Hunger and Health Coalition and ARHS Partner to Support Patients Facing Food Insecurity

Published Wednesday, December 6, 2017 at 9:41 am

 

The Hunger and Health Coalition and ARHS partner to support patients facing food insecurity. After months of collaboration, a new partnership between Boone’s longest running food pantry and the Appalachian Regional Healthcare System is ready to deepen the care provided to food insecure patients.

 

Food insecurity affects 25% of Watauga County households. In a healthcare setting, that can lead to longer recovery times and more readmissions for issues that could be prevented with more support. Working together, The Hunger and Health Coalition and the team at Watauga Medical Center have collaborated to provide food distribution to patients at the hospital and continuing support after being released.

 

”Assessment of food insecurity and connecting people to resources is an important part of Care Management at ARHS.  I am thrilled to be collaborating with Hunger and Health Coalition. We assess patients admitted to the hospital to see if they have concerns of running out of food and don’t have money to buy more. What we see is that people often don’t take prescribed medications or opt out of necessary medical appointments because they need to spend what little money they have on food. Connecting people to resources in their community not only impacts their health but the health and wellbeing of those in their household. Our mission is to improve the health of our community!” says Robin Fox, System Director of Care Management for the Appalachian Regional Healthcare System.

 

Patients will be screened for food insecurity upon entering the hospital by the Care Management team. Patients who lack access to a basic healthy diet will be provided with a food box upon exiting the hospital, and referred to the Hunger and Health Coalition for the ongoing support provided at the organization.

 

“We are extremely pleased to partner with the Hunger and Health Coalition to identify patients who may have food insecurity. Just imagine for a moment recovering from surgery or experiencing the side effects of chemotherapy – and not knowing when your next meal will be.” says Chuck Mantooth President and CEO of Appalachian Regional Healthcare System, “Extenuating circumstances like these often complicate healing and recovery. We feel it’s our duty and obligation to help patients in any way that we can.”

 

This innovative program is found in only a few cities in North Carolina and is the first of its kind in the High Country. Screening and addressing food insecurity in hospital patients takes a holistic approach to the health of the individual, and seeks to address the root causes of the issue causing the hospital visit.
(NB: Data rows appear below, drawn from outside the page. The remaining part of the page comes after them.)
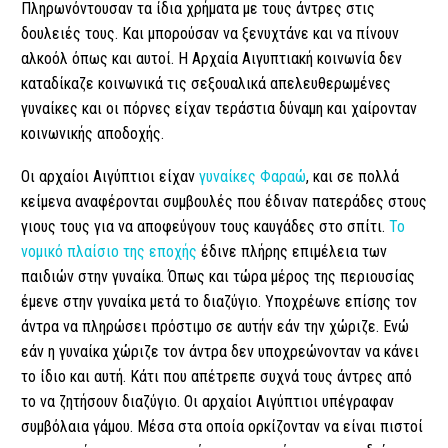
Πληρωνόντουσαν τα ίδια χρήματα με τους άντρες στις
δουλειές τους. Και μπορούσαν να ξενυχτάνε και να πίνουν
αλκοόλ όπως και αυτοί. Η Αρχαία Αιγυπτιακή κοινωνία δεν
καταδίκαζε κοινωνικά τις σεξουαλικά απελευθερωμένες
γυναίκες και οι πόρνες είχαν τεράστια δύναμη και χαίρονταν
κοινωνικής αποδοχής.
Οι αρχαίοι Αιγύπτιοι είχαν
γυναίκες Φαραώ
, και σε πολλά
κείμενα αναφέρονται συμβουλές που έδιναν πατεράδες στους
γιους τους για να αποφεύγουν τους καυγάδες στο σπίτι.
Το
νομικό πλαίσιο της εποχής
έδινε πλήρης επιμέλεια των
παιδιών στην γυναίκα.
Όπως και τώρα μέρος της περιουσίας
έμενε στην γυναίκα μετά το διαζύγιο.
Υποχρέωνε επίσης τον
άντρα να πληρώσει πρόστιμο σε αυτήν εάν την χώριζε. Ενώ
εάν η γυναίκα χώριζε τον άντρα δεν υποχρεώνονταν να κάνει
το ίδιο και αυτή. Κάτι που απέτρεπε συχνά τους άντρες από
το να ζητήσουν διαζύγιο. Οι αρχαίοι Αιγύπτιοι υπέγραφαν
συμβόλαια γάμου. Μέσα στα οποία ορκίζονταν να είναι πιστοί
This new program will deepen the patient-practitioner relationship, as well as the bonds between two of Boone’s strongest community healthcare resources.

 

“We are so proud to be able to work in conjunction with Appalachian Regional Healthcare System’s team to assist individuals and families within our community who are struggling to meet their most basic of needs”, states Elizabeth Young, Executive Director of the Hunger and Health Coalition. “We believe in food as medicine and see this as a way to help prevent unnecessary readmissions due to food insecurity and an incredibly important avenue to help eliminate the impossible choice between affording food or life-sustaining medications”.